It explains why no one is feeling particularly bullish about media companies like SPH, turning instead to messaging apps like WeChat or WhatsApp, which they perceive to be more reliable, independent and free of charge. NYT’s stellar recovery is an outlier in what’s been written off as a sunset industry. It follows years of aggressive repositioning of both content and business model – luring subscribers through heavy discounting, more attractive bundling of its digital product with home delivered print, and access to its popular crossword puzzles and cooking recipes. The majority of traditional media is not as aggressive.

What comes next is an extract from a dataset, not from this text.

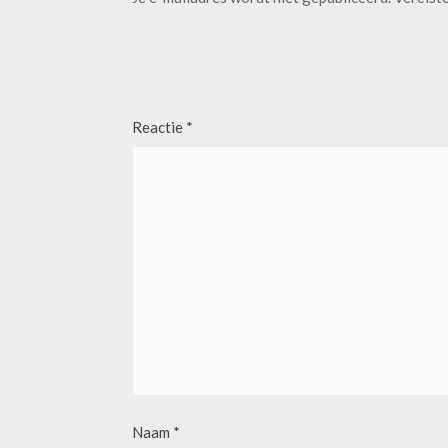
Reactie
*
Naam
*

Consequently, it’s let slip some golden opportunities. Take, for instance, the recent PR backlash after The Times of London revealed that online ads for brands like Adidas, Nissan, Unilever, Audi, RBS and L’oreal were featured alongside YouTube videos promoting white supremacy, paedophilia and religious extremism. Brand furore erupted as screen captures proved that their family-friendly ads were viewed by millions alongside hate speech and fake news videos. Google, which owns the video-sharing website, pays about £6 for every 1,000 clicks to the creators. This means that aside from keeping these degenerates in business, brands were effectively paying to tarnish their own reputations.
In March 2017, French advertising giant Havas, which represents clients such as Dominos, BBC and Emirates, was the first major global marketing company to blacklist Google and YouTube, pulling all its adspend for UK clients “until we are confident in the YouTube platform and Google Display Network’s ability to deliver the standards we and our clients expect.” That’s £175 million in digital adspend for its UK clients alone. Did print seize this golden opportunity? Far from it. WPP’s GroupM director Adam Smith is adamant that despite the ability to offer more brand-safe environments to advertisers, “no traditional media owner has made as much of this as they should have done.” There was a smattering of revived interest in 1Q2018 as print advertising rose for the first time in eight years, which tapered back into a decline the following quarter. Nonetheless, there are inspiring ideas out there that excite our inner child.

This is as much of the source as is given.